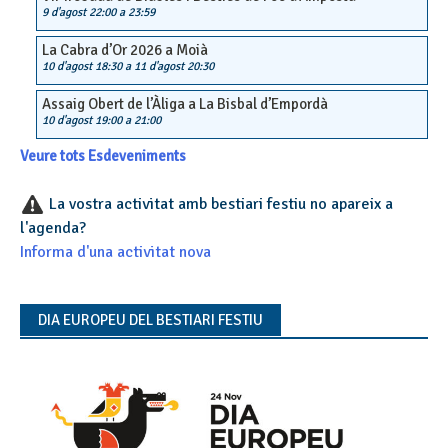
9 d'agost 22:00
a
23:59
La Cabra d’Or 2026 a Moià
10 d'agost 18:30
a
11 d'agost 20:30
Assaig Obert de l’Àliga a La Bisbal d’Empordà
10 d'agost 19:00
a
21:00
Veure tots Esdeveniments
La vostra activitat amb bestiari festiu no apareix a
l'agenda?
Informa d'una activitat nova
DIA EUROPEU DEL BESTIARI FESTIU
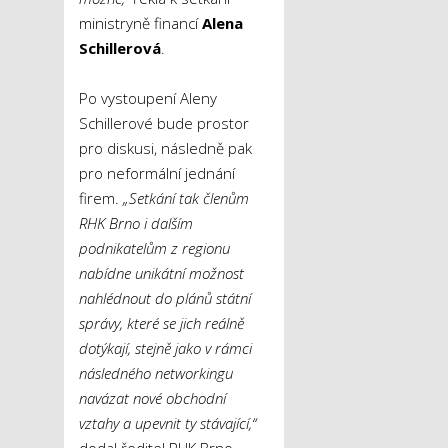
ministryně financí
Alena
Schillerová
.
Po vystoupení Aleny
Schillerové bude prostor
pro diskusi, následně pak
pro neformální jednání
firem.
„Setkání tak členům
RHK Brno i dalším
podnikatelům z regionu
nabídne unikátní možnost
nahlédnout do plánů státní
správy, které se jich reálně
dotýkají, stejně jako v rámci
následného networkingu
navázat nové obchodní
vztahy a upevnit ty stávající,“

***

• _Work to be completed_
Reproduce the listing in full and exactly, excluding any pictures it holds.

• _Task response_
9 d'agost 22:00
a
23:59
La Cabra d’Or 2026 a Moià
10 d'agost 18:30
a
11 d'agost 20:30
Assaig Obert de l’Àliga a La Bisbal d’Empordà
10 d'agost 19:00
a
21:00
Veure tots Esdeveniments
La vostra activitat amb bestiari festiu no apareix a
l'agenda?
Informa d'una activitat nova
DIA EUROPEU DEL BESTIARI FESTIU
ministryně financí
Alena
Schillerová
.
Po vystoupení Aleny
Schillerové bude prostor
pro diskusi, následně pak
pro neformální jednání
firem.
„Setkání tak členům
RHK Brno i dalším
podnikatelům z regionu
nabídne unikátní možnost
nahlédnout do plánů státní
správy, které se jich reálně
dotýkají, stejně jako v rámci
následného networkingu
navázat nové obchodní
vztahy a upevnit ty stávající,“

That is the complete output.